----- GIVEN RECORDS -----
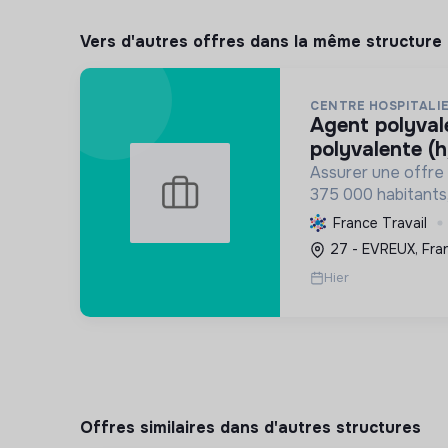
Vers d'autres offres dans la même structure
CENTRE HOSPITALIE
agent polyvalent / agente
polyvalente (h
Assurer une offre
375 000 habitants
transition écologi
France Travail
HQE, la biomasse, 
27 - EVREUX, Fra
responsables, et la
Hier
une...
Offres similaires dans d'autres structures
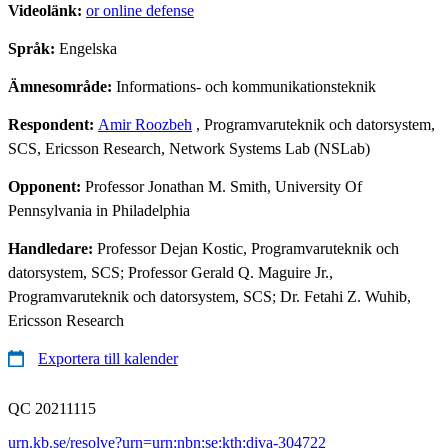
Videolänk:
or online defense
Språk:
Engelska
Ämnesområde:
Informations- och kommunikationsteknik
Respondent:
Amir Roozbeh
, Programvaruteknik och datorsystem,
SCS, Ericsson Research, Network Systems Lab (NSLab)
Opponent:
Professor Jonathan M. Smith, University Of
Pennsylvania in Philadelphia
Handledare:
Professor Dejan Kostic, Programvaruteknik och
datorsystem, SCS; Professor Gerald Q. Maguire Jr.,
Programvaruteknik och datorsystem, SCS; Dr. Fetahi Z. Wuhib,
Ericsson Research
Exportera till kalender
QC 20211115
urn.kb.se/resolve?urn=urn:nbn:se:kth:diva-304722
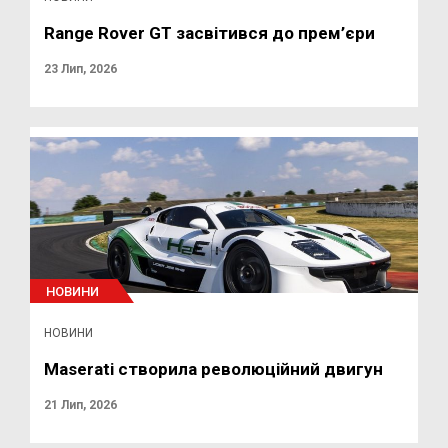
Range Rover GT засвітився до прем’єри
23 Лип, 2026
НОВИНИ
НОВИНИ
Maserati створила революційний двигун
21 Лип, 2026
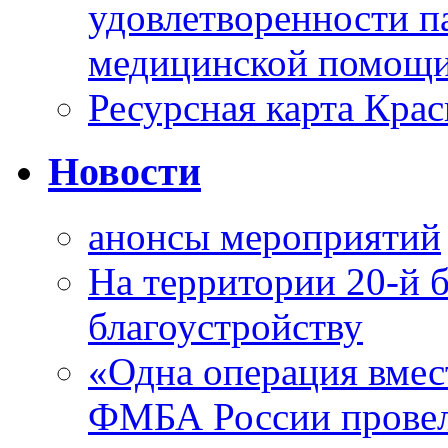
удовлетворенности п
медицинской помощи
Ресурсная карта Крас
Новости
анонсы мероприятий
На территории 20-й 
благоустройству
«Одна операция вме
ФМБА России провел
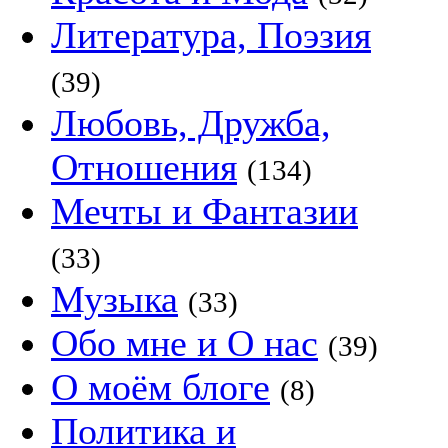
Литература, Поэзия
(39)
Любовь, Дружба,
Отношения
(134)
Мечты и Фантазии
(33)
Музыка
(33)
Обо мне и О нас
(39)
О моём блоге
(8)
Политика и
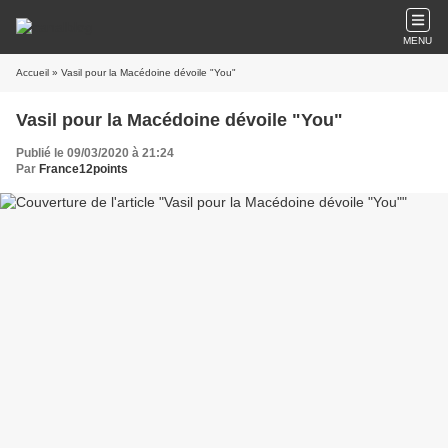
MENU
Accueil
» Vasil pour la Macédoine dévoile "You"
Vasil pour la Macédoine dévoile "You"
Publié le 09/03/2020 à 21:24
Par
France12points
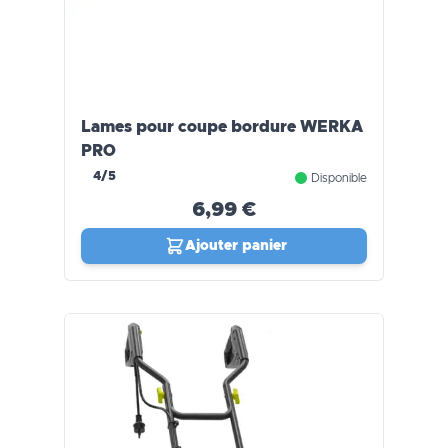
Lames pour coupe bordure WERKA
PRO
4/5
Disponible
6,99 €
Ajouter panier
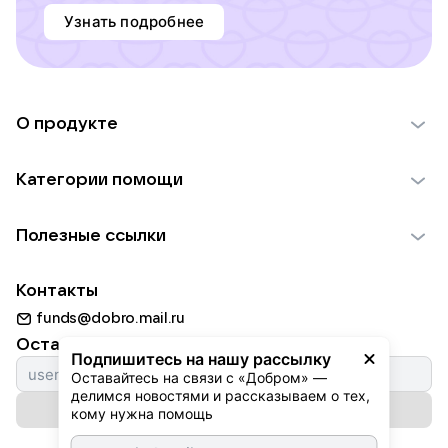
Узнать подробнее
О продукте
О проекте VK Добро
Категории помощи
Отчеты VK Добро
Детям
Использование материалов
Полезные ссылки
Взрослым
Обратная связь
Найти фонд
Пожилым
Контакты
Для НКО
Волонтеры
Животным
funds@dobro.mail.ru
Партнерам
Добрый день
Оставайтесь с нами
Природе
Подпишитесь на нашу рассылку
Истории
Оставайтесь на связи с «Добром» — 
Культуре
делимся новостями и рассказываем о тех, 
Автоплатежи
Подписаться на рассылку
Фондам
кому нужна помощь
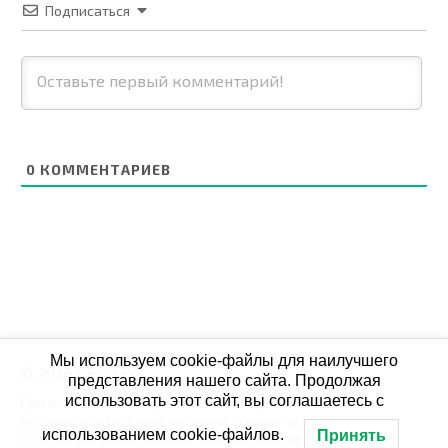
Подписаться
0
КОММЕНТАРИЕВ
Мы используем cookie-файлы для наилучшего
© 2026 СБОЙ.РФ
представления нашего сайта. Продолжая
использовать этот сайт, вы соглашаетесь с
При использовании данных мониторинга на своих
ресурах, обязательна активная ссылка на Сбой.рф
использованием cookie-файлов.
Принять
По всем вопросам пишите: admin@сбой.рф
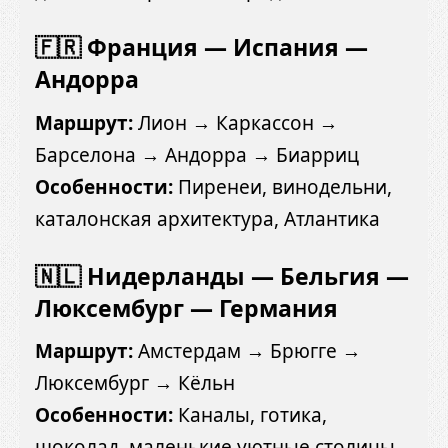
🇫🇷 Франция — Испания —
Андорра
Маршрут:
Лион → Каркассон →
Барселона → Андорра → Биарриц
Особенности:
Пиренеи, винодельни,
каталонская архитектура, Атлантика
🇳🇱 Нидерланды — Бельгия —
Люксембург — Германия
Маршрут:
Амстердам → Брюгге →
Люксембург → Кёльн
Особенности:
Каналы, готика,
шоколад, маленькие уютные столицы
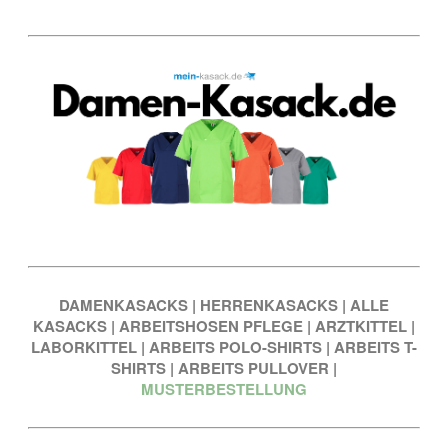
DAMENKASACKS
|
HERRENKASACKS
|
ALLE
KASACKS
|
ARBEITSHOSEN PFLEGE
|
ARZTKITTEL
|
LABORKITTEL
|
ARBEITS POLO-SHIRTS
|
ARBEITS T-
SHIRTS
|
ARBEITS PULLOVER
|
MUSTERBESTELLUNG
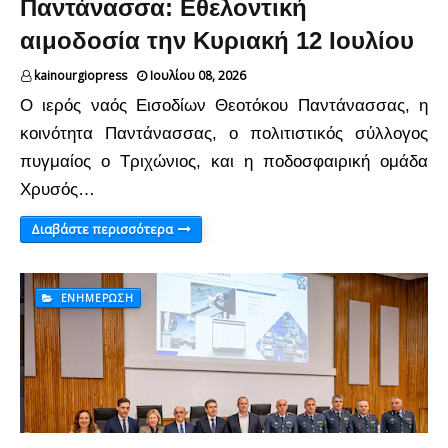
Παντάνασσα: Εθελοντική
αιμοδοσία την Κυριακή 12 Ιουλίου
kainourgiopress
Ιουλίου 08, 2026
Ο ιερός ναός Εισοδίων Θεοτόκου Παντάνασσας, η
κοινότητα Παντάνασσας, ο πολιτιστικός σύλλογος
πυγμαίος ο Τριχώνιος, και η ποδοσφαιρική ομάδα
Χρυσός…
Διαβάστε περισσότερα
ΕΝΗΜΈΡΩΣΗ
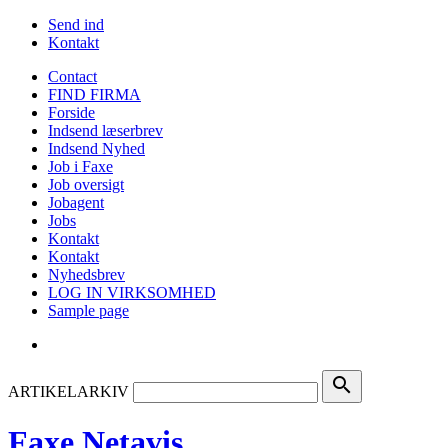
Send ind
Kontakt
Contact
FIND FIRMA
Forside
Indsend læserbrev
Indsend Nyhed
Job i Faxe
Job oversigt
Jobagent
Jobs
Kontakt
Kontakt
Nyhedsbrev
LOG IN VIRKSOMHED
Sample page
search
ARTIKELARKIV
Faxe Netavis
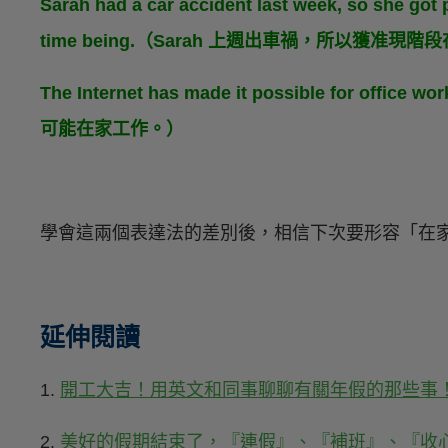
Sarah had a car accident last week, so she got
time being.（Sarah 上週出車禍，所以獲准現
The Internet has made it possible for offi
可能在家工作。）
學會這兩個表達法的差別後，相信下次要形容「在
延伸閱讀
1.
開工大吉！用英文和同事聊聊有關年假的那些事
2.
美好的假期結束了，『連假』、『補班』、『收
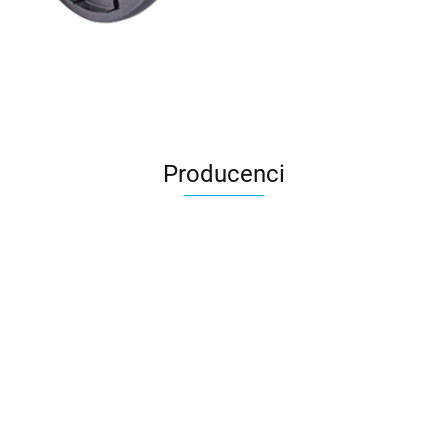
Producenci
-----
TASK TO COMPLETE:
Send back the entries above exactly. Skip the images.

RESULT BELOW:
Vers d'autres offres dans la même structure
CENTRE HOSPITALIE
agent polyvalent / agente
polyvalente (h
Assurer une offre
375 000 habitants
transition écologi
France Travail
HQE, la biomasse, 
27 - EVREUX, Fra
responsables, et la
Hier
une...
Offres similaires dans d'autres structures
Videolänk:
or online defense
Språk:
Engelska
Ämnesområde:
Informations- och kommunikationsteknik
Respondent:
Amir Roozbeh
, Programvaruteknik och datorsystem,
SCS, Ericsson Research, Network Systems Lab (NSLab)
Opponent:
Professor Jonathan M. Smith, University Of
Pennsylvania in Philadelphia
Handledare:
Professor Dejan Kostic, Programvaruteknik och
datorsystem, SCS; Professor Gerald Q. Maguire Jr.,
Programvaruteknik och datorsystem, SCS; Dr. Fetahi Z. Wuhib,
Ericsson Research
Exportera till kalender
QC 20211115
urn.kb.se/resolve?urn=urn:nbn:se:kth:diva-304722
Range Rover GT засвітився до прем’єри
23 Лип, 2026
НОВИНИ
НОВИНИ
Maserati створила революційний двигун
21 Лип, 2026
удовлетворенности п
медицинской помощи
Ресурсная карта Крас
Новости
анонсы мероприятий
На территории 20-й 
благоустройству
«Одна операция вме
ФМБА России провел
Литература, Поэзия
(39)
Любовь, Дружба,
Отношения
(134)
Мечты и Фантазии
(33)
Музыка
(33)
Обо мне и О нас
(39)
О моём блоге
(8)
Политика и
MENU
Accueil
» Vasil pour la Macédoine dévoile "You"
Vasil pour la Macédoine dévoile "You"
Publié le 09/03/2020 à 21:24
Par
France12points
Lames pour coupe bordure WERKA
PRO
4/5
Disponible
6,99 €
Ajouter panier
Узнать подробнее
О продукте
О проекте VK Добро
Категории помощи
Отчеты VK Добро
Детям
Использование материалов
Полезные ссылки
Взрослым
Обратная связь
Найти фонд
Пожилым
Контакты
Для НКО
Волонтеры
Животным
funds@dobro.mail.ru
Партнерам
Добрый день
Оставайтесь с нами
Природе
Подпишитесь на нашу рассылку
Истории
Оставайтесь на связи с «Добром» — 
Культуре
делимся новостями и рассказываем о тех, 
Автоплатежи
Подписаться на рассылку
Фондам
кому нужна помощь
Подписаться
0
КОММЕНТАРИЕВ
Мы используем cookie-файлы для наилучшего
© 2026 СБОЙ.РФ
представления нашего сайта. Продолжая
использовать этот сайт, вы соглашаетесь с
При использовании данных мониторинга на своих
ресурах, обязательна активная ссылка на Сбой.рф
использованием cookie-файлов.
Принять
По всем вопросам пишите: admin@сбой.рф
🇫🇷 Франция — Испания —
Андорра
Маршрут:
Лион → Каркассон →
Барселона → Андорра → Биарриц
Особенности:
Пиренеи, винодельни,
каталонская архитектура, Атлантика
🇳🇱 Нидерланды — Бельгия —
Люксембург — Германия
Маршрут:
Амстердам → Брюгге →
Люксембург → Кёльн
Особенности:
Каналы, готика,
шоколад, маленькие уютные столицы
DAMENKASACKS
|
HERRENKASACKS
|
ALLE
KASACKS
|
ARBEITSHOSEN PFLEGE
|
ARZTKITTEL
|
LABORKITTEL
|
ARBEITS POLO-SHIRTS
|
ARBEITS T-
SHIRTS
|
ARBEITS PULLOVER
|
MUSTERBESTELLUNG
Παντάνασσα: Εθελοντική
αιμοδοσία την Κυριακή 12 Ιουλίου
kainourgiopress
Ιουλίου 08, 2026
Ο ιερός ναός Εισοδίων Θεοτόκου Παντάνασσας, η
κοινότητα Παντάνασσας, ο πολιτιστικός σύλλογος
πυγμαίος ο Τριχώνιος, και η ποδοσφαιρική ομάδα
Χρυσός…
Διαβάστε περισσότερα
ΕΝΗΜΈΡΩΣΗ
Send ind
Kontakt
Contact
FIND FIRMA
Forside
Indsend læserbrev
Indsend Nyhed
Job i Faxe
Job oversigt
Jobagent
Jobs
Kontakt
Kontakt
Nyhedsbrev
LOG IN VIRKSOMHED
Sample page
search
ARTIKELARKIV
Faxe Netavis
Sarah had a car accident last week, so she got
time being.（Sarah 上週出車禍，所以獲准現
The Internet has made it possible for offi
可能在家工作。）
學會這兩個表達法的差別後，相信下次要形容「在
延伸閱讀
1.
開工大吉！用英文和同事聊聊有關年假的那些事
2.
美好的假期結束了，『連假』、『補班』、『收
Producenci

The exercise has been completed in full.